Here the Torah introduces the idea of stopping as resting. People, animals, and even God must periodically stop and rest. We know that our physical bodies need rest to rebuild energy. Do our souls also need rest to re-energize? During Moses’ first 40 days on Mount Sinai, God says:
The Children of Israel shall guard the Shabbat, to make the Shabbat for their generations, a covenant forever. Between Me and the Children of Israel it is a sign forever, because for six days God made the heavens and the earth, and on the seventh day shavat, vayinafash. (Exodus 31:16-17)
shavat (שָׁבַת) = he/it stopped, ceased, desisted.
vayinafash (וַיִּנָּפַשׁ) = and refreshed his/its soul, and recovered himself/itself, and re-animated himself/itself. (From the same root as nefesh = soul, the soul that animates the body, inclination, appetite.)
Since the divine life of the universe pauses periodically for refreshment and redirection, so must our own souls. (See my earlier post, Shabbat in Yitro, Mishpatim and Ki Tissa: Soul Recovery.)
One divine inspiration can trigger human beings to engage in a lifetime of holy work; but if we do not stop regularly to rest and listen with our souls, our work will never be animated by new inspirations.
When Shabbat comes up again in this week’s Torah portion, the Torah adds a new detail:
You shall not kindle a fire in any of your settlements on the day of the shabbat. (Exodus 35:3)
Kindling a fire is the archetype of a human activity that is creative and useful, and enables further creative and useful work. Many ancient cultures considered kindling fire the beginning of civilization.
I would add that God manifests in the Torah as a sound, a cloud, or a fire. So fire can stand for our own holy work, as well as for God’s presence. And fire represents change and activity; flames are always moving, never stopping, until the fire has burned down to an ember.
I learned a hard lesson from preparing this blog post: as I suspected, I have been cheating myself.
It is a pleasure to refrain from doing drudgery on Shabbat. And during the years I worked at a job that was not my calling, I was always glad to take Saturday off.
But now I love my melakhah, my creative work of learning, pondering, and teaching Torah through my adult education classes, my Torah monologues, the services I lead, and this weekly blog. I love the work so much that it is hard to make myself take a vacation. I know I should rest on Shabbat, but after all, studying Torah is an approved Shabbat activity. So what if I put sticky tags next to passages I want to copy onto my computer the next day? So what if I take notes on Shabbat afternoon, even though the Talmud (in Shabbat 73a) includes writing in its list of melakhah forbidden on Shabbat? I decided long ago that I never wanted to be so strict in my observance that Shabbat became a punishment. Why not write down any ideas about the Torah that come to me? After all, studying Torah is holy work.
So was making the items for the sanctuary.
Rereading the portion Vayakheil this year, I can understand the value of stopping even holy work, once a week. My work makes me feel happy, but also driven.
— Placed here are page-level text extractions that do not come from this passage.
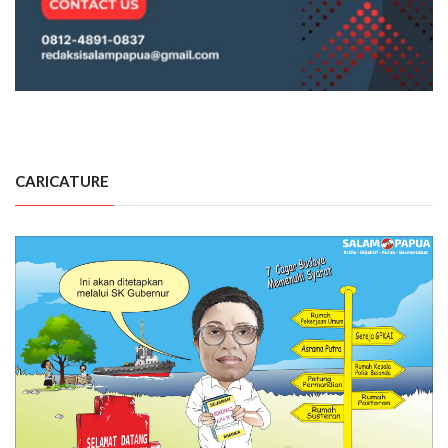
CARICATURE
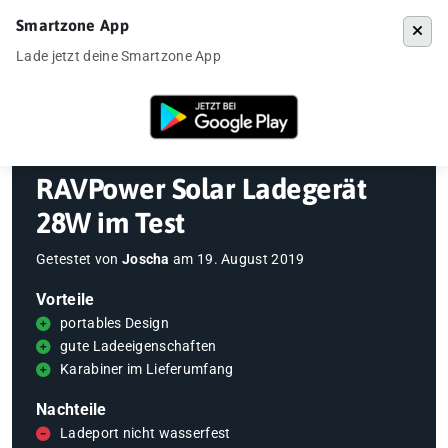
Smartzone App
Menü
Lade jetzt deine Smartzone App
Startseite
»
Gadgets
»
RAVPower Solar Ladegerät 28W im Test
RAVPower Solar Ladegerät
28W im Test
Getestet von
Joscha
am
19. August 2019
Vorteile
portables Design
gute Ladeeigenschaften
Karabiner im Lieferumfang
Nachteile
Ladeport nicht wasserfest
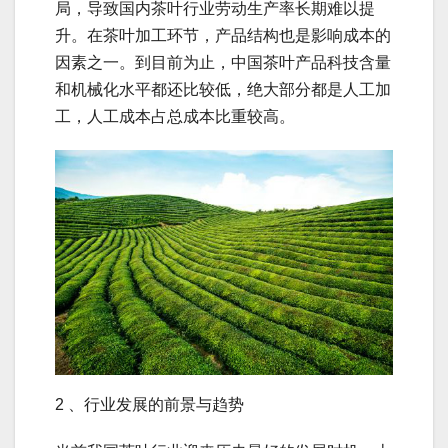
局，导致国内茶叶行业劳动生产率长期难以提
升。在茶叶加工环节，产品结构也是影响成本的
因素之一。到目前为止，中国茶叶产品科技含量
和机械化水平都还比较低，绝大部分都是人工加
工，人工成本占总成本比重较高。
2 、行业发展的前景与趋势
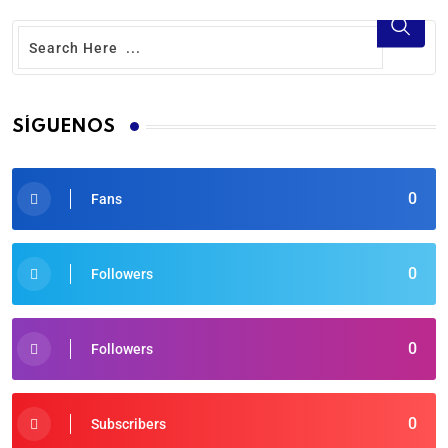
SÍGUENOS
0
Fans
0
Followers
0
Followers
0
Subscribers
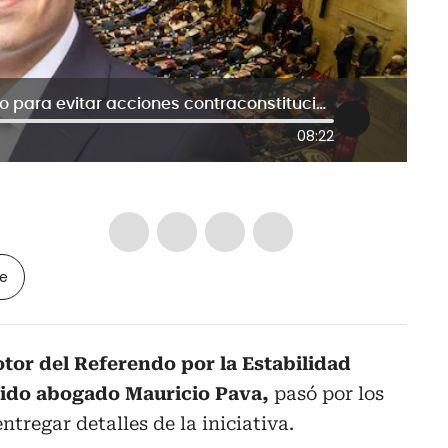
“Vamos a continuar con el referendo para evitar acciones contraconstitucionales”: Mauricio Pava
08:22
le
or del Referendo por la Estabilidad
cido abogado Mauricio Pava,
pasó por los
regar detalles de la iniciativa.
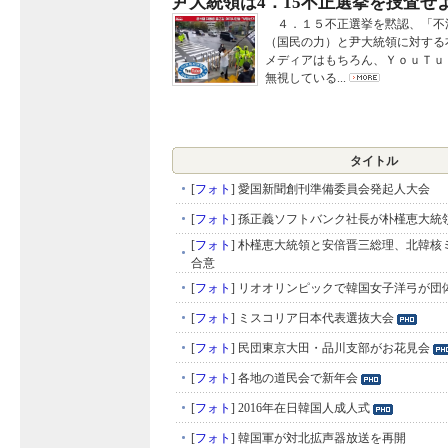
尹大統領は4．15不正選挙を捜査せ
４．１５不正選挙を黙認、「不
（国民の力）と尹大統領に対する
メディアはもちろん、ＹｏｕＴｕ
無視している...
タイトル
[
フォト
]
愛国新聞創刊準備委員会発起人大会
[
フォト
]
孫正義ソフトバンク社長が朴槿恵大統
[
フォト
]
朴槿恵大統領と安倍晋三総理、北韓核
合意
[
フォト
]
リオオリンピックで韓国女子洋弓が団
[
フォト
]
ミスコリア日本代表選抜大会
[
フォト
]
民団東京大田・品川支部がお花見会
[
フォト
]
各地の道民会で新年会
[
フォト
]
2016年在日韓国人成人式
[
フォト
]
韓国軍が対北拡声器放送を再開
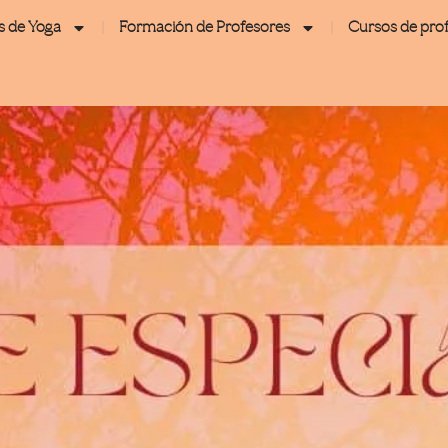
s de Yoga
Formación de Profesores
Cursos de pro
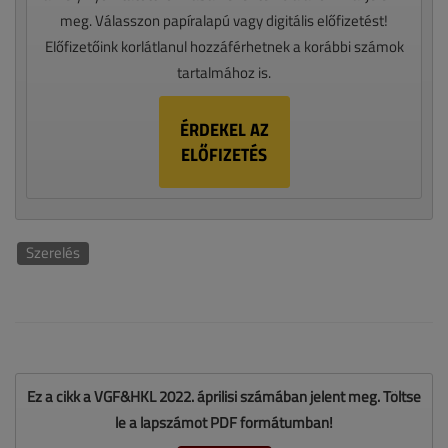
meg. Válasszon papíralapú vagy digitális előfizetést!
Előfizetőink korlátlanul hozzáférhetnek a korábbi számok
tartalmához is.
ÉRDEKEL AZ
ELŐFIZETÉS
Szerelés
Ez a cikk a VGF&HKL 2022. áprilisi számában jelent meg. Töltse
le a lapszámot PDF formátumban!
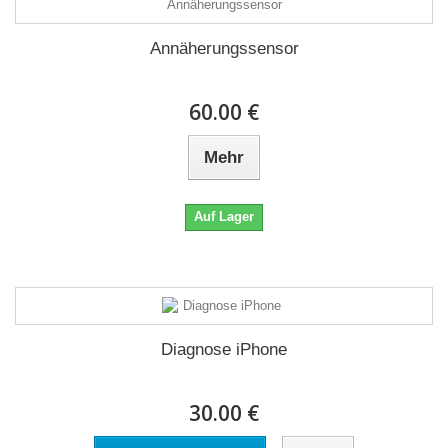
Annäherungssensor
60.00 €
Mehr
Auf Lager
Diagnose iPhone
30.00 €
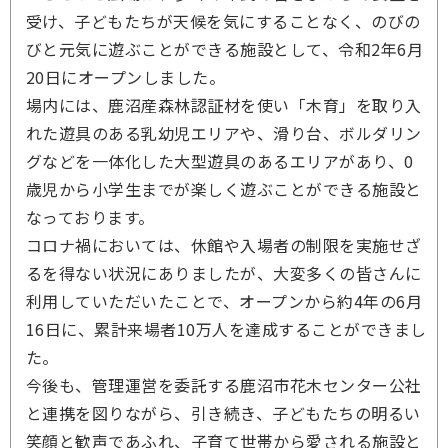
受け、子どもたちが天候を気にすることなく、のびの
びと元気に遊ぶことができる施設として、令和2年6月
20日にオープンしました。
場内には、鹿沼産森林認証材を使い「木育」を取り入
れた遊具のある乳幼児エリアや、滑り台、ボルダリン
グなどを一体化した大型遊具のあるエリアがあり、0
歳児から小学生までが楽しく遊ぶことができる施設と
なっております。
コロナ禍においては、休館や入場者の制限を実施せざ
るを得ない状況にありましたが、大変多くの皆さんに
利用していただいたことで、オープンから約4年の6月
16日に、累計来場者10万人を達成することができまし
た。
今後も、管理運営を委託する鹿沼市花木センター公社
と連携を図りながら、引き続き、子どもたちの明るい
笑顔と歓声であふれ、子育て世帯から愛される施設と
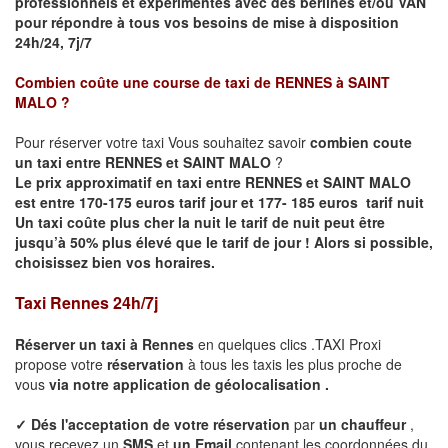
professionnels et expérimentés avec des berlines et/ou VAN
pour répondre à tous vos besoins de mise à disposition
24h/24, 7j/7
Combien coûte une course de taxi de
RENNES à SAINT
MALO
?
Pour réserver votre taxi Vous souhaitez savoir
combien coute
un taxi entre RENNES et SAINT MALO
?
Le prix approximatif en taxi entre RENNES et SAINT MALO
est entre 170-175 euros tarif jour et 177- 185 euros tarif nuit
Un taxi coûte plus cher la nuit le tarif de nuit peut être
jusqu’à 50% plus élevé que le tarif de jour ! Alors si possible,
choisissez bien vos horaires.
Taxi Rennes 24h/7j
Réserver un taxi à
Rennes
en quelques clics .TAXI Proxi
propose votre
réservation
à tous les taxis les plus proche de
vous
via notre application de géolocalisation .
✓
Dés l'acceptation de votre réservation
par
un chauffeur
,
vous recevez un
SMS
et
un Email
contenant les coordonnées du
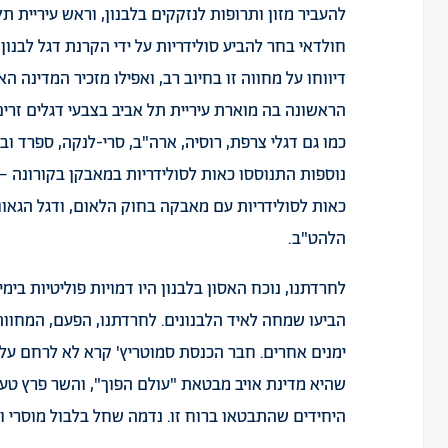
להעביר מזון ותרופות לנזקקים בלבנון, וראש עיריית תל
חולדאי בחר להביע סולידריות על ידי הקרנת דגל לבנון ע
דיווחו על מחווה זו בחיוב רב, ואפילו מזכיר המדינה ה
הראשונה בה מוארת עיריית תל אביב בצבעי דגלים זרים
כמו גם דגלי צרפת, רוסיה, ארה"ב, סרי-לנקה, ספרד וב
נוספות התנוססו כאות לסולידריות במאבקן בקורונה – 
כאות לסולידריות עם מאבקה בחוק הלאום, ודגל הגאווה
הלהט"ב.
לחרדתנו, נוכח האסון בלבנון היו דמויות פוליטיות בימ
הביעו
שמחה לאיד הלבנונים. לחרדתנו, הפעם, המחווה 
ימנים אחרים. חבר הכנסת סמוטריץ' קרא לא לרחם על 
שהיא מדינת אויב מבטאת "עולם הפוך", והשר פרץ טען
היחידים שהתבטאו ברוח זו. נדמה שחל בלבול מוסרי ול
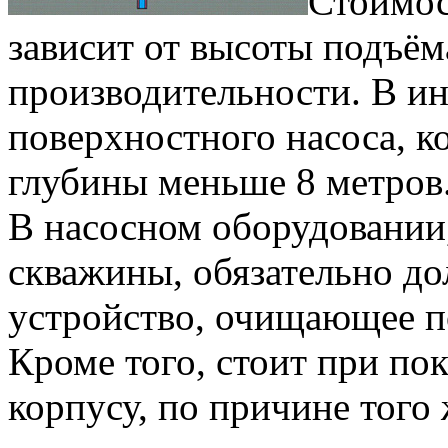
Стоимос
зависит от высоты подъём
производительности. В ин
поверхностного насоса, к
глубины меньше 8 метров
В насосном оборудовании
скважины, обязательно д
устройство, очищающее п
Кроме того, стоит при по
корпусу, по причине того 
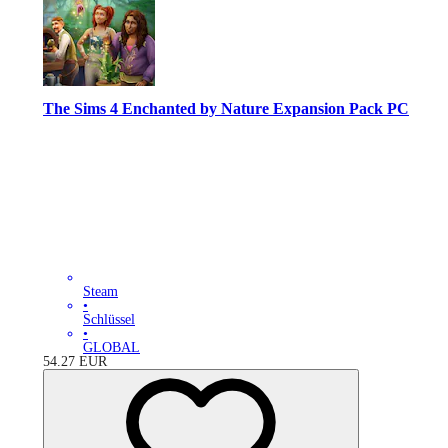
The Sims 4 Enchanted by Nature Expansion Pack PC
Steam
•
Schlüssel
•
GLOBAL
54.27
EUR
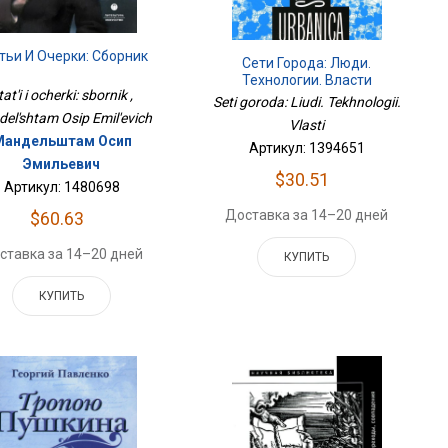
тьи И Очерки: Сборник
Сети Города: Люди.
Технологии. Власти
tat'i i ocherki: sbornik ,
Seti goroda: Liudi. Tekhnologii.
el'shtam Osip Emil'evich
Vlasti
Мандельштам Осип
Артикул: 1394651
Эмильевич
$30.51
Артикул: 1480698
Доставка за 14–20 дней
$60.63
ставка за 14–20 дней
КУПИТЬ
КУПИТЬ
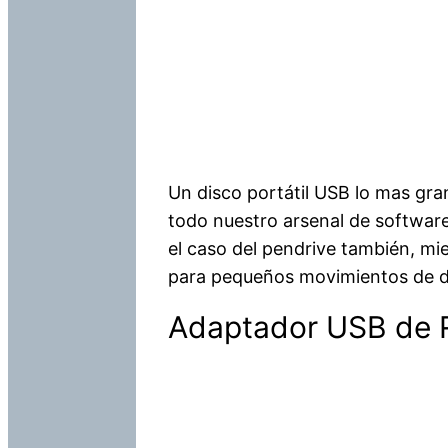
Un disco portátil USB lo mas gran
todo nuestro arsenal de software
el caso del pendrive también, mi
para pequeños movimientos de d
Adaptador USB de 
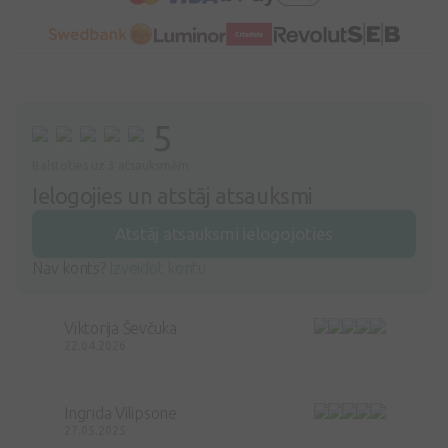
5
Balstoties uz 3 atsauksmēm
Ielogojies un atstāj atsauksmi
Atstāj atsauksmi ielogojoties
Nav konts?
Izveidot kontu
Viktorija Ševčuka
22.04.2026
Ingrida Vilipsone
27.05.2025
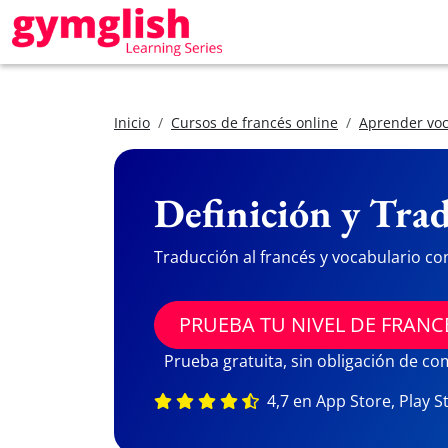
Inicio
Cursos de francés online
Aprender voc
Definición y Trad
Traducción al francés y vocabulario co
PRUEBA TU NIVEL DE FRANC
Prueba gratuita, sin obligación de c
4,7 en App Store, Play S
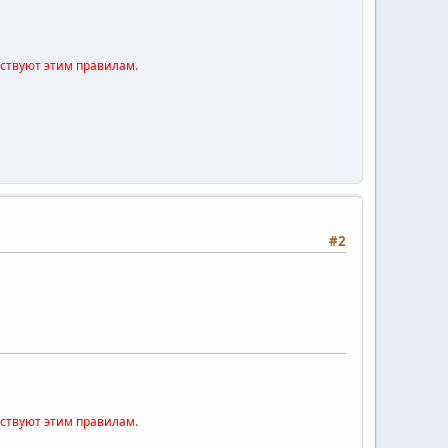
тствуют этим правилам.
#2
тствуют этим правилам.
Every day that I have the blessing of time to work on Torah, I quickly kindle my inner fire. So far I have not run out of insights and observations—perhaps because I have 60 years of life to reflect upon. But I do run out of energy. I am starting to worry that my fuel supply is dwindling, and if I go on this way, I will burn out.
I need to rest more. I need to re-animate my soul. I need a regular day of shabbat shabbaton, absolute stopping. The Torah is right.
So I am going to start obeying the fourth commandment. I will still lead a Shabbat service now and then, having prepared the week before. But I will rest every Shabbat, and refrain from working on my next holy project. It will not be easy for me.
I think part of what fueled overwork in our generation is the 1960s belief that “you can do whatever you want” and implicitly that you must therefore enjoy your job. If you didn’t, you were a loser or a slacker. But the workforce needs more minions than leaders, and–as you point out–even those who love their work still need rest. How do we shake the shackles of American culture and honor rest as much as we do recreation?